- Cover of the first volume of The Knockout Makers

ザ・ノックアウト・マイカーズ
- Written by: Kyoko Hashimoto
- Published by: Akita Shoten
- English publisher: NA: Tokyopop; (expired)
- Imprint: Princess Comics
- Magazine: Princess
- Original run: December 6, 2003 – May 2, 2005
- Volumes: 3

= The Knockout Makers =

Japanese manga series by Kyoko Hashimoto

The Knockout Makers (ザ・ノックアウト・マイカーズ) is a Japanese shōjo manga series written and illustrated by Kyoko Hashimoto (橋本 教子, Hashimoto Kyōko). It was serialized in Akita Shoten's Princess magazine from December 6, 2003, to May 2, 2005, with its chapters collected into three tankōbon volumes published under the Princess Comics imprint.

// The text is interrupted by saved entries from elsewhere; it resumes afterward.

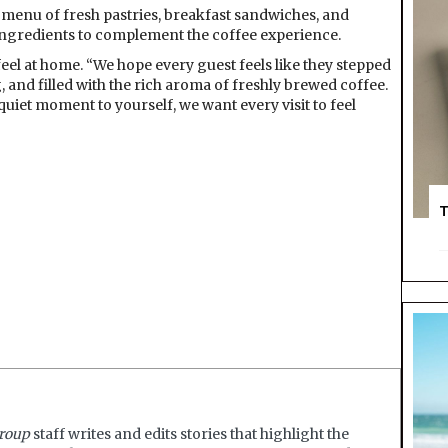
s a menu of fresh pastries, breakfast sandwiches, and
ingredients to complement the coffee experience.
o feel at home. “We hope every guest feels like they stepped
and filled with the rich aroma of freshly brewed coffee.
uiet moment to yourself, we want every visit to feel
T
roup
staff writes and edits stories that highlight the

The series was licensed in English by Tokyopop, which published all three volumes in 2008; it went out-of-print when the company shut down its North American publishing division in 2011.

==Reception==
"The Knockout Makers is a shojo that, like Keiko Suenobu's Life, needs to be in teen readers' hands." — Leroy Douresseaux, Comic Book Bin.
"If you are looking for a fun read, Knockout Makers should be on your list." — Ron Quezon, Mania.
"At least the pretty boys distracted me from a setup that, at times, runs the risk of repetition–ugly girl needs help, makeover guys to the rescue, ugly girl becomes pretty girl, rinse, repeat." — Sheridan Scott, Newtype USA.
"While the artwork in this book is fairly straightforward shojo stuff, it's the little touches like this that give it a bit of an edge over other books on the shelf." — A. E. Sparrow, IGN.
"What appealed to me most is that she really does try to make over the girls without changing too much of them to be believable." — Snow Wildsmith, Teenreads.com.